I have an expression for E_y in terms of various s terms, and I want to perform a series expansion based on the assumption that cross terms (like s12) are much smaller than the diagonal terms (like s33).
An example of an expression I am working with is: $ E_y = \frac{E_x (s13 s23 - s12 s33)}{-s23^2 + s22 s33} $
My goal is to expand this expression in a series where the cross terms (s12, s13, s23) are considered small compared to the diagonal terms (s22, s33).
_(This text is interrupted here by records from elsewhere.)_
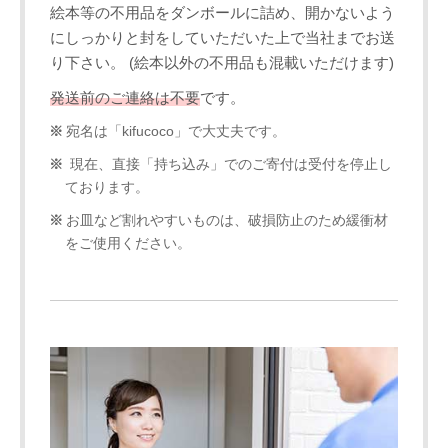
絵本等の不用品をダンボールに詰め、開かないよう
にしっかりと封をしていただいた上で当社までお送
り下さい。 (絵本以外の不用品も混載いただけます)
発送前のご連絡は不要
です。
宛名は「kifucoco」で大丈夫です。
現在、直接「持ち込み」でのご寄付は受付を停止し
ております。
お皿など割れやすいものは、破損防止のため緩衝材
をご使用ください。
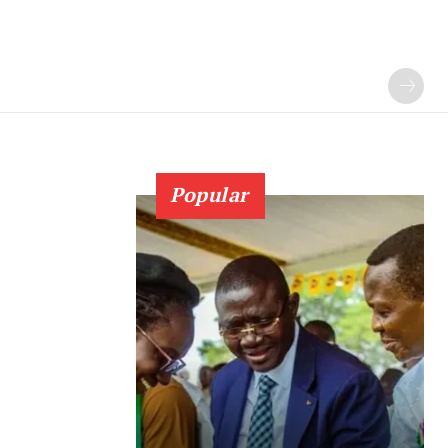
Popular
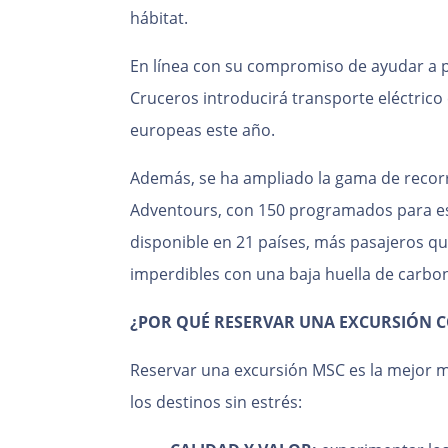
hábitat.
En línea con su compromiso de ayudar a 
Cruceros introducirá transporte eléctrico
europeas este año.
Además, se ha ampliado la gama de recorr
Adventours, con 150 programados para e
disponible en 21 países, más pasajeros q
imperdibles con una baja huella de carbo
¿POR QUÉ RESERVAR UNA EXCURSIÓN 
Reservar una excursión MSC es la mejor 
los destinos sin estrés:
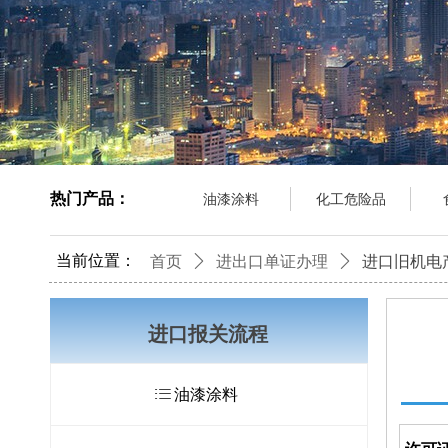
热门产品：
油漆涂料
化工危险品
当前位置：
首页
ꄲ
进出口单证办理
ꄲ
进口旧机电
进口报关流程
ꂇ
油漆涂料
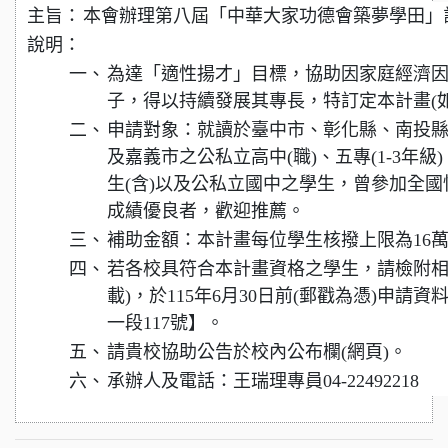
主旨：
本會辦理第八屆「中華大家功德會築夢學田」
說明：
一、
為達「適性揚才」目標，協助因家庭經濟
子，得以持續發展其專長，特訂定本計畫(如
二、
申請對象：就讀於臺中市、彰化縣、南投
及嘉義市之公私立高中(職)、五專(1-3年級
生(含)以及公私立國中之學生，曾參加全
成績優良者，歡迎推薦。
三、
補助金額：本計畫每位學生核撥上限為16
四、
若各校具符合本計畫資格之學生，請檢附相
載)，於115年6月30日前(郵戳為憑)申請
一段117號】。
五、
請貴校協助公告於校內公布欄(網頁)。
六、
承辦人及電話：王瑞理專員04-22492218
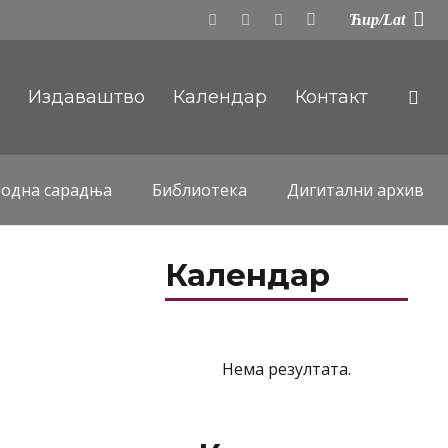
Ћир/Lat
а
Издаваштво
Календар
Контакт
одна сарадња
Библиотека
Дигитални архив
Календар
Нема резултата.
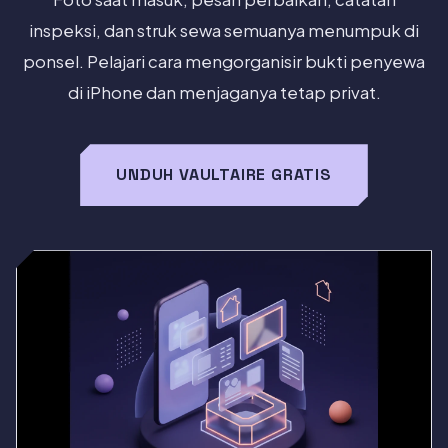
inspeksi, dan struk sewa semuanya menumpuk di
ponsel. Pelajari cara mengorganisir bukti penyewa
di iPhone dan menjaganya tetap privat.
UNDUH VAULTAIRE GRATIS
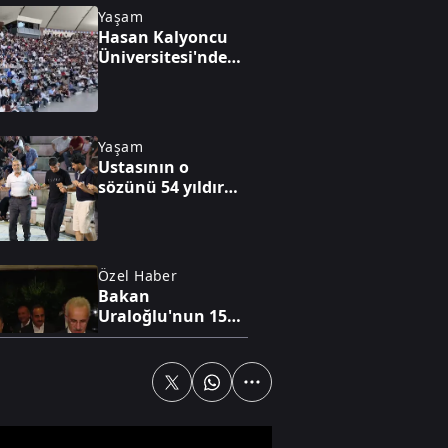
Yaşam
Hasan Kalyoncu
Üniversitesi'nde
öğrenci olmak!
Yaşam
Ustasının o
sözünü 54 yıldır
unutmuyor
Özel Haber
Bakan
Uraloğlu'nun 15
saati aşan
mesaisine A Haber
eşlik etti
Dünya
İtalya-İspanya
arasında Sebte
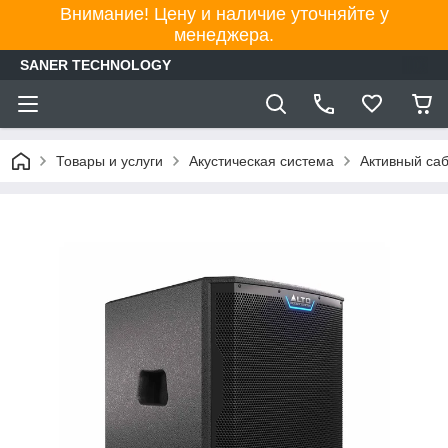
Внимание! Цену и наличие уточняйте у
менеджера.
SANER TECHNOLOGY
Товары и услуги
Акустическая система
Активный саб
Here is my attempt using the Series
function in Mathematica:
(* Define the expression for Ey *)
expr = (Ex (s13 s23 - s12 s33))/(-s23^2 + s22 s33);
(* Perform the series expansion *)
expandedExpr = Series[
expr,
{s12, 0, 1},
{s13, 0, 1},
{s23, 0, 1}
];
(* Simplify the resulting series *)
simplifiedExpr = Normal[expandedExpr] // Simplify;
(* Output the simplified expanded expression *)
simplifiedExpr
However, this approach does not correctly recognize that terms like s12 s23 are smaller compared to terms like s12 s33. The Series
function expands each term independently, but I need a way to account for the relative smallness of the cross terms in the expansion.
Question
How can I properly perform a series expansion in Mathematica that takes into account the fact that cross terms (s12, s13, s23) are much smaller compared to diagonal terms (s22, s33)?